Pull every line that holds the word "occupied" from the entries.

Records shown Block Start

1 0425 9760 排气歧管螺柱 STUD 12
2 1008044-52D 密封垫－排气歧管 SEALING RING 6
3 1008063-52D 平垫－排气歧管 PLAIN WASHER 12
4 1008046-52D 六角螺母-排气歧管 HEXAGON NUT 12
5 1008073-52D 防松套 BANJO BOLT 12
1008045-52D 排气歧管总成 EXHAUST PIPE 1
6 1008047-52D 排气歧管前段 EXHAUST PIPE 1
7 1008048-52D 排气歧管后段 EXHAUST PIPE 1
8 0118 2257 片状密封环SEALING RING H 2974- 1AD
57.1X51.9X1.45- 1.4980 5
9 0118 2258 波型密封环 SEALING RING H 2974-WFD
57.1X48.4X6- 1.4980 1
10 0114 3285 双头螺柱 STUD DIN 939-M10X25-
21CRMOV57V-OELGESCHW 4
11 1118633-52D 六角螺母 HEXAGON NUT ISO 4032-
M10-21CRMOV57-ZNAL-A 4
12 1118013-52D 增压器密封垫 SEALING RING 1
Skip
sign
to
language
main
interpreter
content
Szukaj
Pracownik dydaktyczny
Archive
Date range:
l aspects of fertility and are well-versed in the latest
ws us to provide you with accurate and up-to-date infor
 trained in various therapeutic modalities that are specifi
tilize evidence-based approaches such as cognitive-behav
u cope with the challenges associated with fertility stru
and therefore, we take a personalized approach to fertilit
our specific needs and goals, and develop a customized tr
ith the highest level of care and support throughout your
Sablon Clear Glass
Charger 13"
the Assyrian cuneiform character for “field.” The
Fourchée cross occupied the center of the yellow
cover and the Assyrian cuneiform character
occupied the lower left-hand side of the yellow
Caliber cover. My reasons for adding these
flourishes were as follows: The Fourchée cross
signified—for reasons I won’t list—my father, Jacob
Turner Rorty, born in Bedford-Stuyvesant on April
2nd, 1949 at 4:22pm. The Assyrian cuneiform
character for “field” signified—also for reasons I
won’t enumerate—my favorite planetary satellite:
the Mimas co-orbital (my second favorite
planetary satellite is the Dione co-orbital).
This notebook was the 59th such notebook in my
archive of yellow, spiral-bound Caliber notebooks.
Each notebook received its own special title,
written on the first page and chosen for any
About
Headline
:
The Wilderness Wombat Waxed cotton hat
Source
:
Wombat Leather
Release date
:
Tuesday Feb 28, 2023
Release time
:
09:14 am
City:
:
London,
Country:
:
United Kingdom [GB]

Records shown Block End

Exercise result
Fourchée cross occupied the center of the yellow
occupied the lower left-hand side of the yellow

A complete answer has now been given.